Les grandes familles de licences les plus connues sont :
• Les licences autour du logiciel libre (free software en anglais ex: Projet GNU) ;
• Le gratuiciel (freeware ex: icq.com) ;
• Le partagiciel (shareware ex: 6def.com) ;
• D’autres types de licences, telles que les licences monoposte ou multiposte ;
• Certains logiciels enfin sont internes à des entreprises et leur diffusion est interdite.

Pour pouvoir communiquer avec un ordinateur, l'homme a conçu une série de langages
informatiques, sans ses derniers on ne pourra pas manipuler un ordinateur ou lui transmettre
des instructions. Ainsi, un langage informatique est une façon pratique pour nous (humains) de
donner des instructions à un ordinateur.

LANGAGE INFORMATIQUE
On appelle langage informatique un langage destiné à décrire l'ensemble des actions
consécutives qu'un ordinateur doit exécuter. Les langages naturels (par exemple l'anglais ou le
français) représentent l'ensemble des possibilités d'expression partagé par un groupe
d'individus.
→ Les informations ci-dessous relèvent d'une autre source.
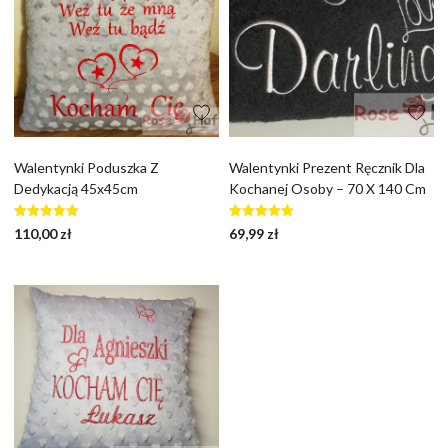
Walentynki Poduszka Z
Walentynki Prezent Ręcznik Dla
Dedykacją 45x45cm
Kochanej Osoby – 70 X 140 Cm
Oceniono
Oceniono
110,00
zł
69,99
zł
5.00
na 5
5.00
na 5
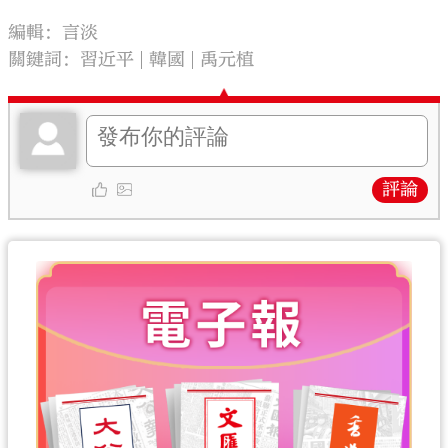
編輯：言淡
關鍵詞：
習近平
韓國
禹元植
評論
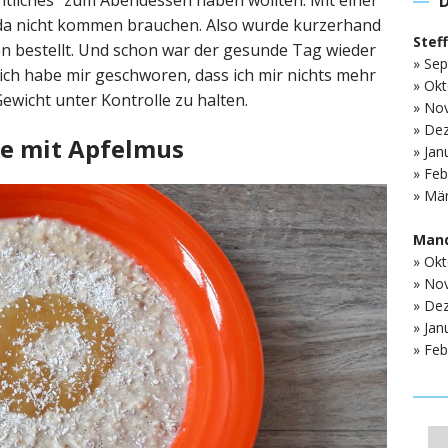
ntliches“ zum Abendessen haben wollten. Mit einer
da nicht kommen brauchen. Also wurde kurzerhand
Stef
n bestellt. Und schon war der gesunde Tag wieder
» Sep
 ich habe mir geschworen, dass ich mir nichts mehr
» Okt
Gewicht unter Kontrolle zu halten.
» No
» De
ge mit Apfelmus
» Jan
» Feb
» Mär
Mand
» Okt
» No
» De
» Jan
» Feb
Les langages servant aux ordinateurs à communiquer n'ont rien à voir avec des
langages informatiques, on parle dans ce cas de protocoles de communication, ce sont deux
notions totalement différentes.

Il existe plusieurs classifications de langages informatiques, parmi elles on trouve


:

 Langage machine ;
 Langage assembleur (assembly language) ;
 Langage évolué ;
o Les langages de scripts (langages interprétés) ;
o Les langages compilés ;
 Langage de balisage (langage de marquage) ;
 Langage de requête.

LANGAGE MACHINE
Le langage machine appelé aussi langage binaire, c'est avec ce langage que fonctionnent les
ordinateurs. Il consiste à utiliser deux états (représentés par les chiffres 0 et 1) pour coder les
informations (texte, images etc.).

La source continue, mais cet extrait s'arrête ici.